Problem:
Set out word for word the line that contains "siehst du laufende Interviews" and each line after it, through the end of the data below, but exclude the pictures.

[Start of section]

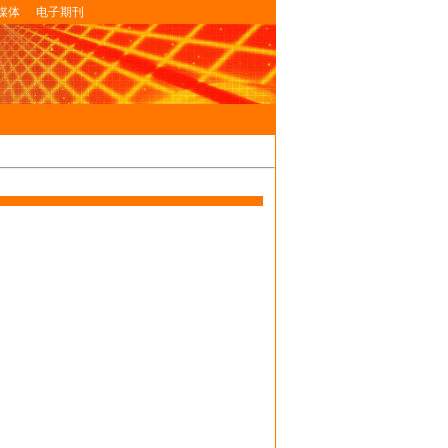
媒体
电子期刊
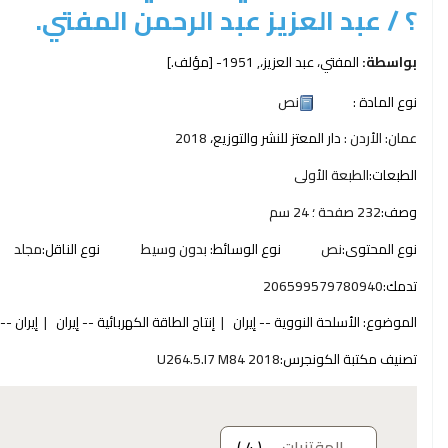
؟ /
عبد العزيز عبد الرحمن المفتي.
بواسطة:
المفتي، عبد العزيز،
, 1951-
[مؤلف.]
نوع المادة :
نص
عمان: الأردن :
دار المعتز للنشر والتوزيع،
2018
الطبعات:
الطبعة الأولى
وصف:
232 صفحة ؛ 24 سم
نوع المحتوى:
نص
نوع الوسائط:
بدون وسيط
نوع الناقل:
مجلد
تدمك:
206599579780940
الموضوع:
الأسلحة النووية -- إيران
إنتاج الطاقة الكهربائية -- إيران
إيران -
تصنيف مكتبة الكونجرس:
U264.5.I7 M84 2018
المقتنيات
( 4 )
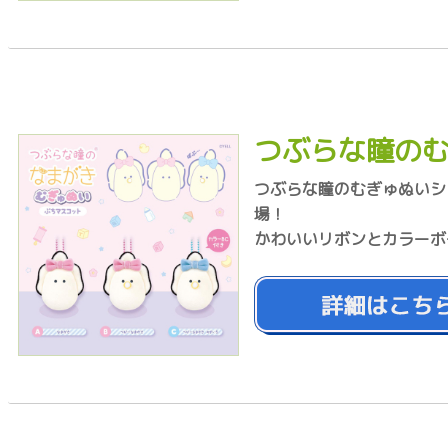
つぶらな瞳のむ
つぶらな瞳のむぎゅぬいシ
場！
かわいいリボンとカラーボ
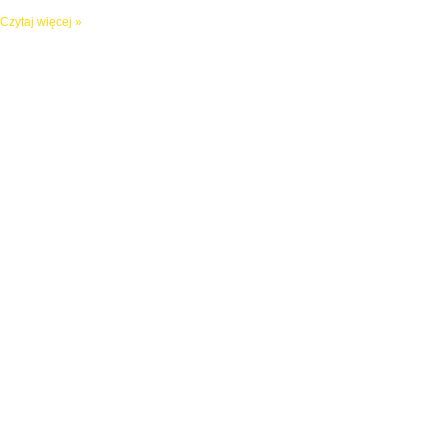
Czytaj więcej »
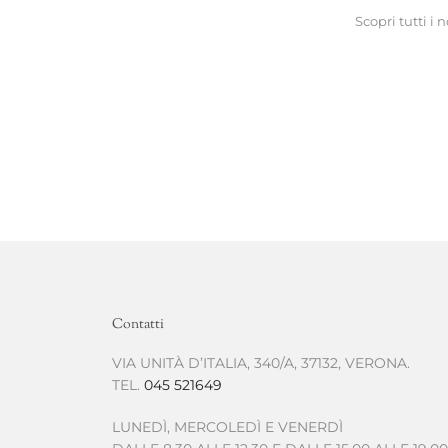
Scopri tutti i
Contatti
VIA UNITÀ D’ITALIA, 340/A, 37132, VERONA.
TEL.
045 521649
LUNEDÌ, MERCOLEDÌ E VENERDÌ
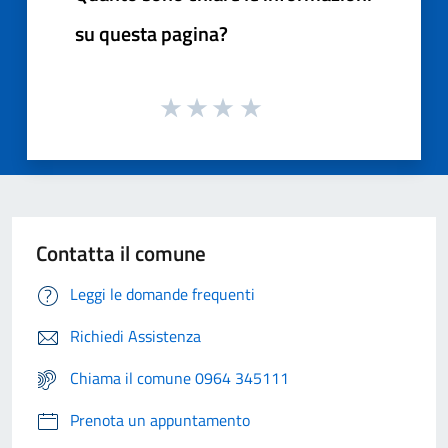
su questa pagina?
Contatta il comune
Leggi le domande frequenti
Richiedi Assistenza
Chiama il comune 0964 345111
Prenota un appuntamento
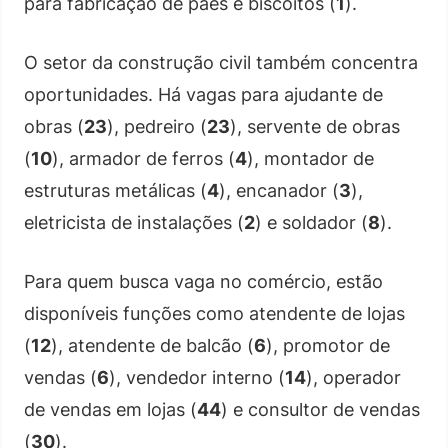
para fabricação de pães e biscoitos (
1
).
O setor da construção civil também concentra
oportunidades. Há vagas para ajudante de
obras (
23
), pedreiro (
23
), servente de obras
(
10
), armador de ferros (
4
), montador de
estruturas metálicas (
4
), encanador (
3
),
eletricista de instalações (
2
) e soldador (
8
).
Para quem busca vaga no comércio, estão
disponíveis funções como atendente de lojas
(
12
), atendente de balcão (
6
), promotor de
vendas (
6
), vendedor interno (
14
), operador
de vendas em lojas (
44
) e consultor de vendas
(
30
).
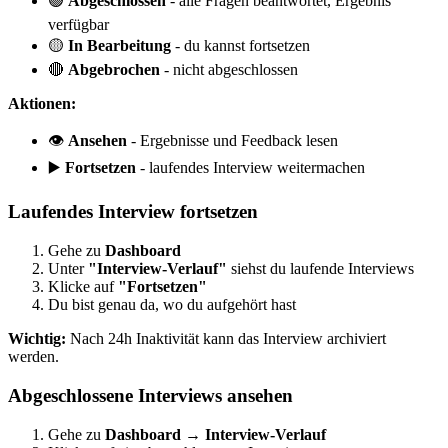
🟢
Abgeschlossen
- alle Fragen beantwortet, Ergebnis
verfügbar
🟡
In Bearbeitung
- du kannst fortsetzen
🔴
Abgebrochen
- nicht abgeschlossen
Aktionen:
👁️
Ansehen
- Ergebnisse und Feedback lesen
▶️
Fortsetzen
- laufendes Interview weitermachen
Laufendes Interview fortsetzen
Gehe zu
Dashboard
Unter
"Interview-Verlauf"
siehst du laufende Interviews
Klicke auf
"Fortsetzen"
Du bist genau da, wo du aufgehört hast
Wichtig:
Nach 24h Inaktivität kann das Interview archiviert
werden.
Abgeschlossene Interviews ansehen
Gehe zu
Dashboard → Interview-Verlauf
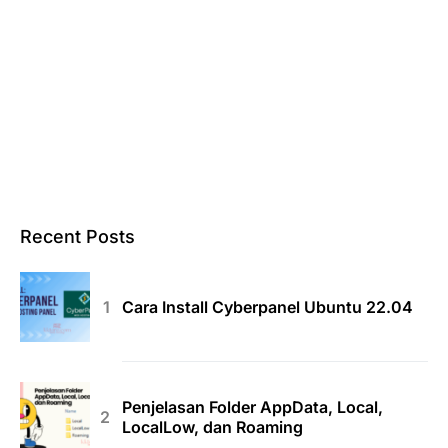
Recent Posts
Cara Install Cyberpanel Ubuntu 22.04
Penjelasan Folder AppData, Local,
LocalLow, dan Roaming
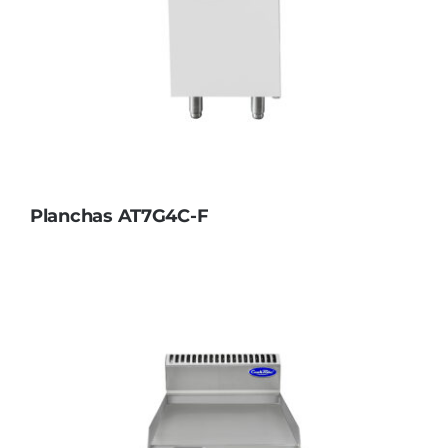
Planchas AT7G4C-F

[End of section]

Response to this exercise:
siehst du laufende Interviews
Klicke auf
"Fortsetzen"
Du bist genau da, wo du aufgehört hast
Wichtig:
Nach 24h Inaktivität kann das Interview archiviert
werden.
Abgeschlossene Interviews ansehen
Gehe zu
Dashboard → Interview-Verlauf
Recent Posts
Cara Install Cyberpanel Ubuntu 22.04
Penjelasan Folder AppData, Local,
LocalLow, dan Roaming
Planchas AT7G4C-F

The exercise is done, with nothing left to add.